Installing and Using Windows XP In The Year 2017

Windows XP is no longer supported by Microsoft. Installing it will usually result in a less than satisfying experience, until some fixes are applied manually. This article will explain why and how to do that.

It’s 2017 For Crying Out Loud, Are You A Madman?

Yeah, yeah. Windows XP has it’s flaws. Microsoft doesn’t support it. Everyone says move to Windows 7/10. Security concerns and marketing scare tactics aside, there’s a whole lot of computers and laptops out there with Windows XP still, and here are a few reasons for maintaining such a machine:

  • The computer is a hand-me-down for a family member or kid. Nothing expensive to worry about if it gets damaged. You did pay for this thing, remember? You did purchase software and games for it back in the day, remember? Might as well squeeze out that extra ounce.
  • The computer cannot be upgraded to a newer version of Windows due to hardware requirements. You did pay for this thing, remember? Just because Microsoft doesn’t support it doesn’t mean you need to trash it. The computer still computes.
  • A service technician needs to interface with an old machine (like an office copier or PBX phone system), using an older cable interface such as 9-pin serial, or older software program such as MS-DOS. Sometimes Windows XP is the only solution here.
  • The computer is part of a legacy system or network environment that cannot be replaced without incurring overhead, downtime or fees. Chain restaurants like Subway may still use Windows XP for taking orders. These are typically disk imaged to make fast deployment and repair possible, working as a turnkey restaurant solution.
  • You want to run a virtual machine (VM) with a licensed copy of Windows for whatever reason.
  • You’re a cheapskate and thought it was a good idea to buy a computer w/ original media on eBay or at a pawn shop for $50. I won’t say that was a good idea, but you may still be in luck.
  • The computer is kept around for preference, nostalgia or cyberpunk/cypherpunk reasons. If it ain’t broke don’t fix it!

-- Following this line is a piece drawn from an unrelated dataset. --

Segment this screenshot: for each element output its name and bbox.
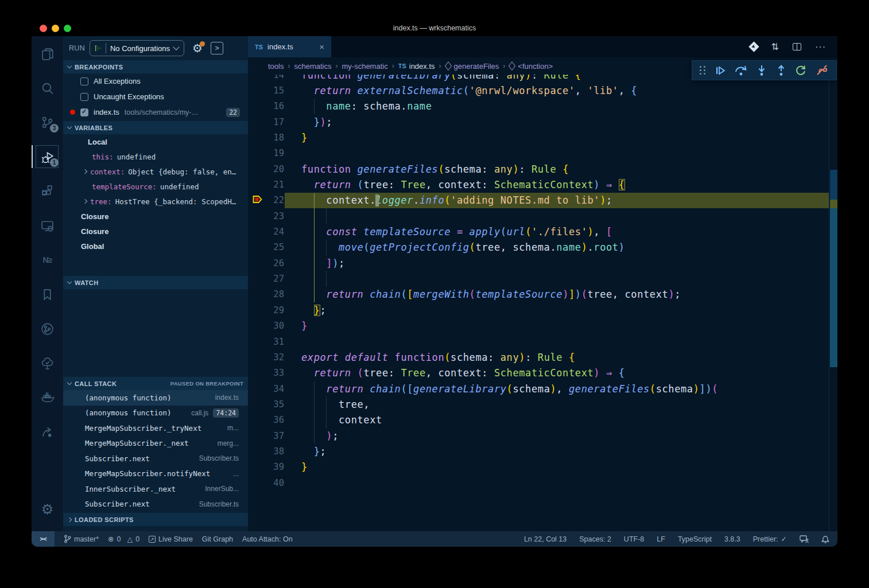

For these reasons it is a good idea to always save your Windows XP disc and serial number. These are things you paid money for, and there is no way to recover them if lost. Another important thing to save is the driver disc, because as these computers get old it becomes more difficult to find the drivers online.

Now let’s walk through the steps necessary to get this antique operating system up and running.

Warning, Do Not Ignore This Warning

Whenever you obtain a computer from a third party, you need to understand there is a chance that it already has malware/spyware on it, just waiting to snag your credit card numbers. Your best bet is to format the hard drive and reinstall Windows XP, but if you can’t do that, you will definitely want to run at least 3 different virus/malware scanners before using it. And it might be a good idea not to use it for critical stuff like banking.

And like I said earlier, Windows XP is no longer supported by Microsoft which means they won’t patch any security problems and you could be a sitting duck for some kind of remote exploit. Good antivirus software and firewall can help mitigate these issues, but you must understand that using an OS which is no longer supported is not recommended. Do so at your own risk.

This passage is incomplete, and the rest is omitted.